* Task details
Retype only the lines from the top of the records to the line with "Росія масово повертаються", including that line but none of the pictures.

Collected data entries
+++

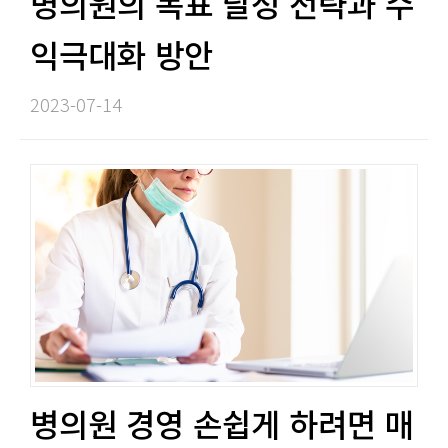
병의원의 목표 달성 전략과 수
익극대화 방안​​
2023-07-14​
병의원 경영 손쉽게 하려면 매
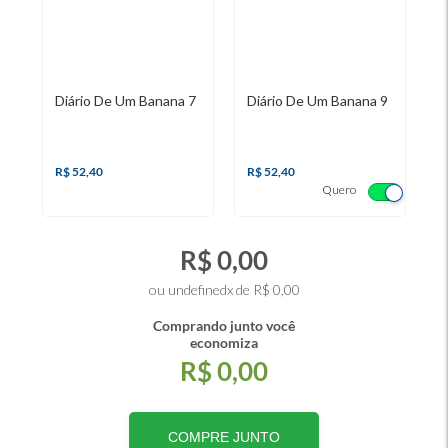
Diário De Um Banana 7
Diário De Um Banana 9
D
R$ 52,40
R$ 52,40
R
Quero
R$ 0,00
ou undefinedx de R$ 0,00
Comprando junto você
economiza
R$ 0,00
COMPRE JUNTO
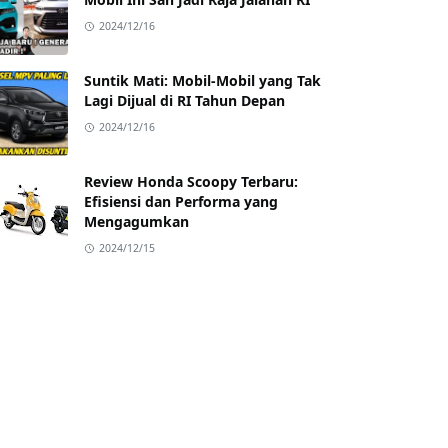
2024/12/16
Suntik Mati: Mobil-Mobil yang Tak
Lagi Dijual di RI Tahun Depan
2024/12/16
Review Honda Scoopy Terbaru:
Efisiensi dan Performa yang
Mengagumkan
2024/12/15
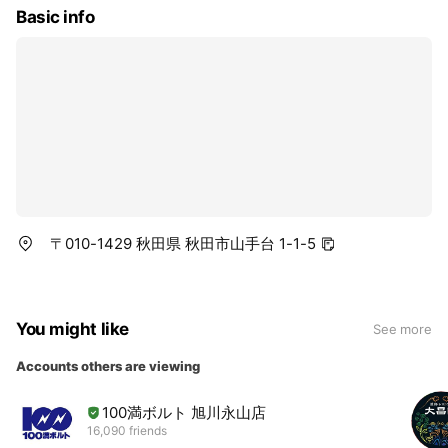
Basic info
〒010-1429 秋田県 秋田市山手台 1-1-5
You might like
See more
Accounts others are viewing
100満ボルト 旭川永山店
16,090 friends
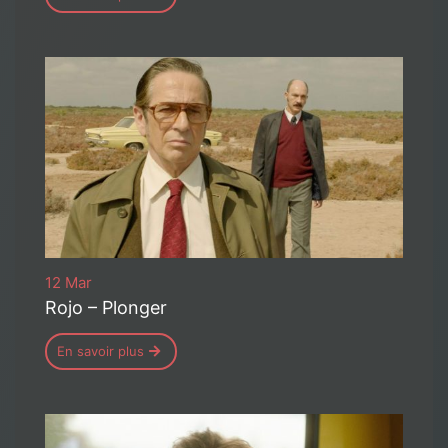
12 Mar
Rojo – Plonger
En savoir plus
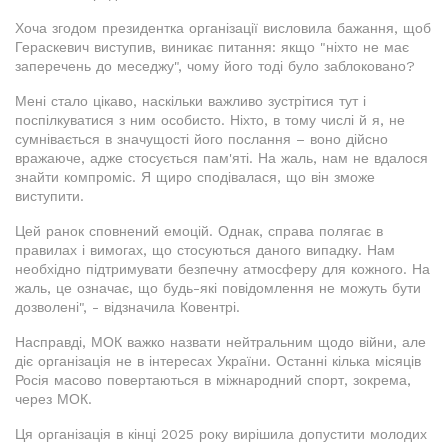
Хоча згодом президентка організації висловила бажання, щоб
Гераскевич виступив, виникає питання: якщо "ніхто не має
заперечень до меседжу", чому його тоді було заблоковано?
Мені стало цікаво, наскільки важливо зустрітися тут і
поспілкуватися з ним особисто. Ніхто, в тому числі й я, не
сумнівається в значущості його послання – воно дійсно
вражаюче, адже стосується пам'яті. На жаль, нам не вдалося
знайти компроміс. Я щиро сподівалася, що він зможе
виступити.
Цей ранок сповнений емоцій. Однак, справа полягає в
правилах і вимогах, що стосуються даного випадку. Нам
необхідно підтримувати безпечну атмосферу для кожного. На
жаль, це означає, що будь-які повідомлення не можуть бути
дозволені", - відзначила Ковентрі.
Насправді, МОК важко назвати нейтральним щодо війни, але
діє організація не в інтересах України. Останні кілька місяців
Росія масово повертаються в міжнародний спорт, зокрема,
через МОК.
Ця організація в кінці 2025 року вирішила допустити молодих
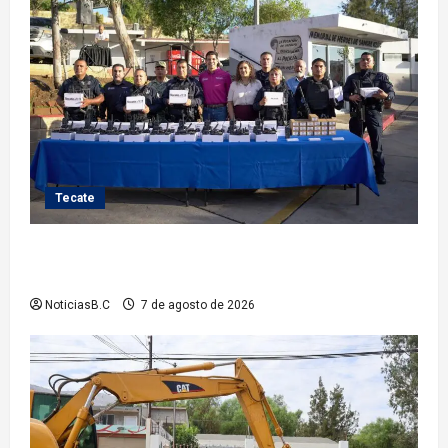
Tecate
Fortalece Román Cota a la Policía Municipal con 28
nuevos equipos de radiocomunicación
NoticiasB.C
7 de agosto de 2026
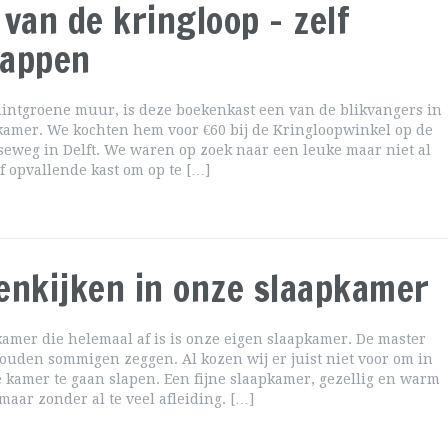
 van de kringloop – zelf
appen
intgroene muur, is deze boekenkast een van de blikvangers in
amer. We kochten hem voor €60 bij de Kringloopwinkel op de
eweg in Delft. We waren op zoek naar een leuke maar niet al
of opvallende kast om op te […]
enkijken in onze slaapkamer
kamer die helemaal af is is onze eigen slaapkamer. De master
uden sommigen zeggen. Al kozen wij er juist niet voor om in
e kamer te gaan slapen. Een fijne slaapkamer, gezellig en warm
 maar zonder al te veel afleiding. […]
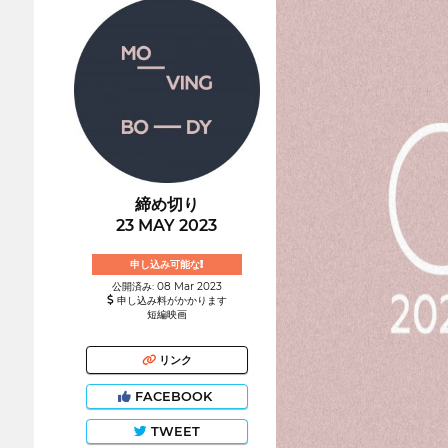
締め切り
23 MAY 2023
申し込み可能な!
公開済み: 08 Mar 2023
申し込み料がかかります
短編映画
リンク
FACEBOOK
TWEET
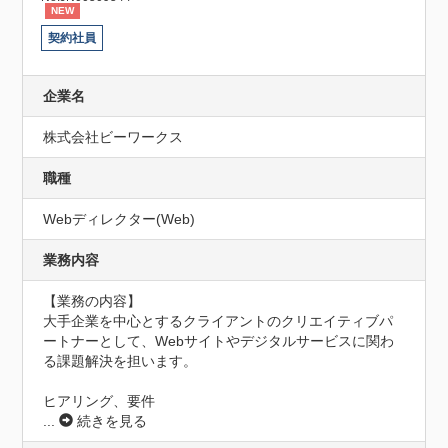
NEW
契約社員
企業名
株式会社ビーワークス
職種
Webディレクター(Web)
業務内容
【業務の内容】

大手企業を中心とするクライアントのクリエイティブパ
ートナーとして、Webサイトやデジタルサービスに関わ
る課題解決を担います。

ヒアリング、要件
...
続きを見る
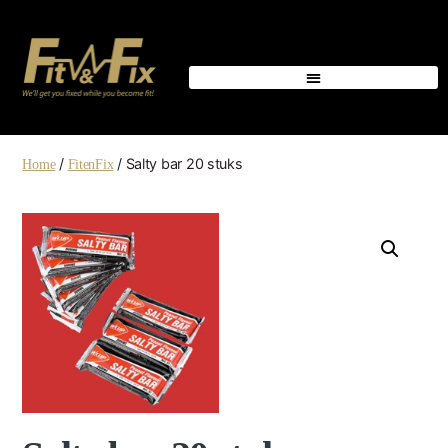
/
/ Salty bar 20 stuks
Home
FitenFix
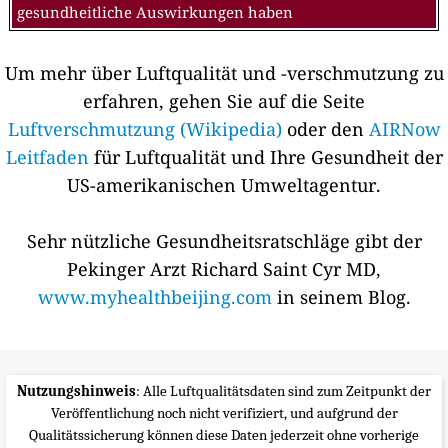
gesundheitliche Auswirkungen haben
Um mehr über Luftqualität und -verschmutzung zu
erfahren, gehen Sie auf die Seite
Luftverschmutzung (Wikipedia)
oder den
AIRNow
Leitfaden
für Luftqualität und Ihre Gesundheit der
US-amerikanischen Umweltagentur.
Sehr nützliche Gesundheitsratschläge gibt der
Pekinger Arzt Richard Saint Cyr MD,
www.myhealthbeijing.com
in seinem Blog.
Nutzungshinweis
: Alle Luftqualitätsdaten sind zum Zeitpunkt der
Veröffentlichung noch nicht verifiziert, und aufgrund der
Qualitätssicherung können diese Daten jederzeit ohne vorherige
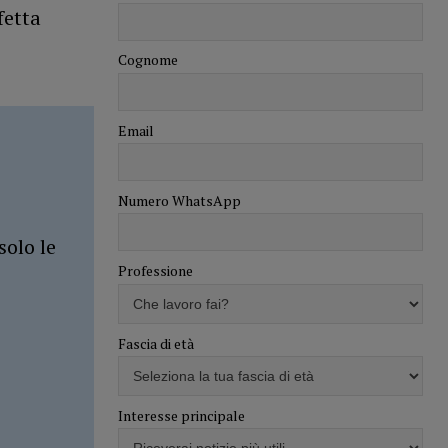
fetta
Cognome
Email
Numero WhatsApp
solo le
Professione
Fascia di età
Interesse principale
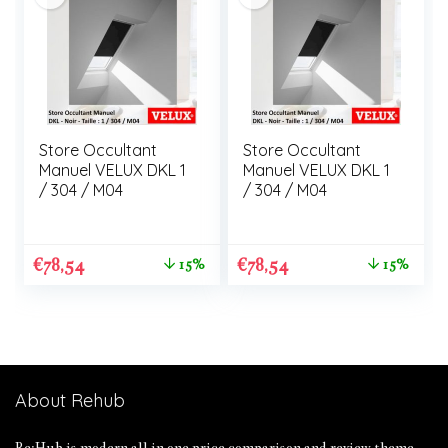
Store Occultant
Store Occultant
Manuel VELUX DKL 1
Manuel VELUX DKL 1
/ 304 / M04
/ 304 / M04
€
78,54
€
78,54
15%
15%
About Rehub
Re:Hub is modern all in one price comparison and review theme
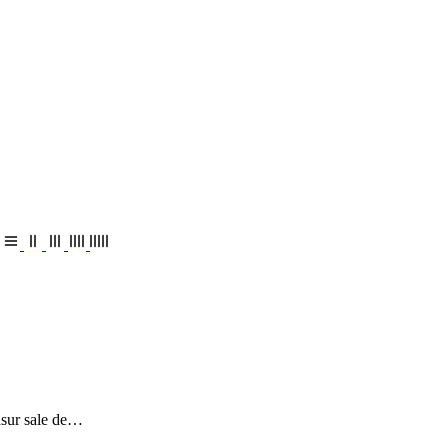
asur sale de…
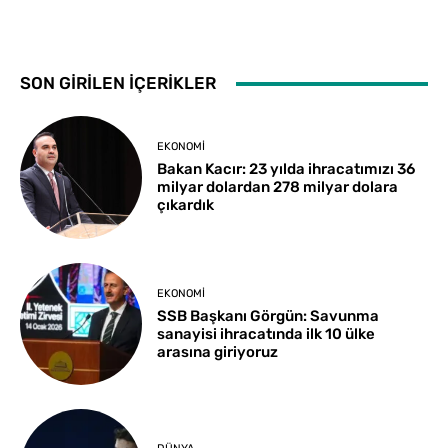
SON GİRİLEN İÇERİKLER
EKONOMI
Bakan Kacır: 23 yılda ihracatımızı 36
milyar dolardan 278 milyar dolara
çıkardık
EKONOMI
SSB Başkanı Görgün: Savunma
sanayisi ihracatında ilk 10 ülke
arasına giriyoruz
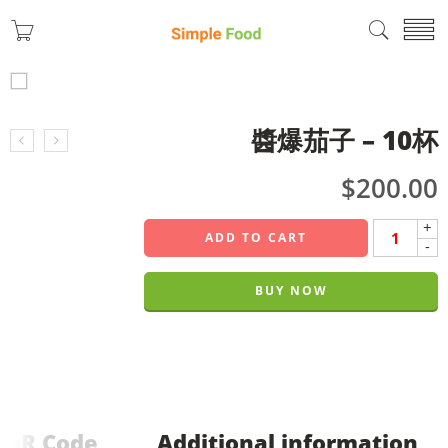
醬爆茄子 – 10杯
$
200.00
+
ADD TO CART
-
BUY NOW
QR Code
Additional information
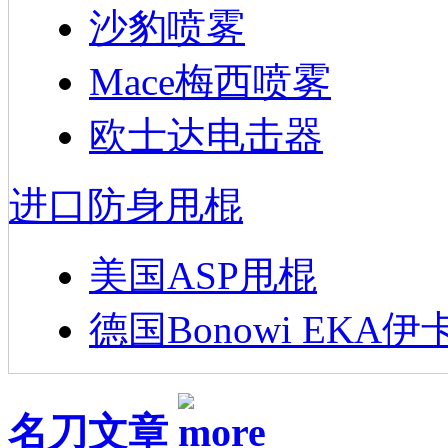
沙豹喷雾
Mace梅西喷雾
欧士达电击器
进口防身甩棍
美国ASP甩棍
德国Bonowi EKA伊
名刀文章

+++

* Result of this task
병의원의 목표 달성 전략과 수
익극대화 방안​​
2023-07-14​
병의원 경영 손쉽게 하려면 매
Diário De Um Banana 7
Diário De Um Banana 9
D
R$ 52,40
R$ 52,40
R
Quero
R$ 0,00
ou undefinedx de R$ 0,00
Comprando junto você
economiza
R$ 0,00
COMPRE JUNTO
2024/12/16
Suntik Mati: Mobil-Mobil yang Tak
Lagi Dijual di RI Tahun Depan
2024/12/16
Review Honda Scoopy Terbaru:
Efisiensi dan Performa yang
Mengagumkan
2024/12/15
Basic info
〒010-1429 秋田県 秋田市山手台 1-1-5
You might like
See more
Accounts others are viewing
100満ボルト 旭川永山店
16,090 friends
12 Mar
Rojo – Plonger
En savoir plus
Хоча згодом президентка організації висловила бажання, щоб
Гераскевич виступив, виникає питання: якщо "ніхто не має
заперечень до меседжу", чому його тоді було заблоковано?
Мені стало цікаво, наскільки важливо зустрітися тут і
поспілкуватися з ним особисто. Ніхто, в тому числі й я, не
сумнівається в значущості його послання – воно дійсно
вражаюче, адже стосується пам'яті. На жаль, нам не вдалося
знайти компроміс. Я щиро сподівалася, що він зможе
виступити.
Цей ранок сповнений емоцій. Однак, справа полягає в
правилах і вимогах, що стосуються даного випадку. Нам
необхідно підтримувати безпечну атмосферу для кожного. На
жаль, це означає, що будь-які повідомлення не можуть бути
дозволені", - відзначила Ковентрі.
Насправді, МОК важко назвати нейтральним щодо війни, але
діє організація не в інтересах України. Останні кілька місяців
Росія масово повертаються в міжнародний спорт, зокрема,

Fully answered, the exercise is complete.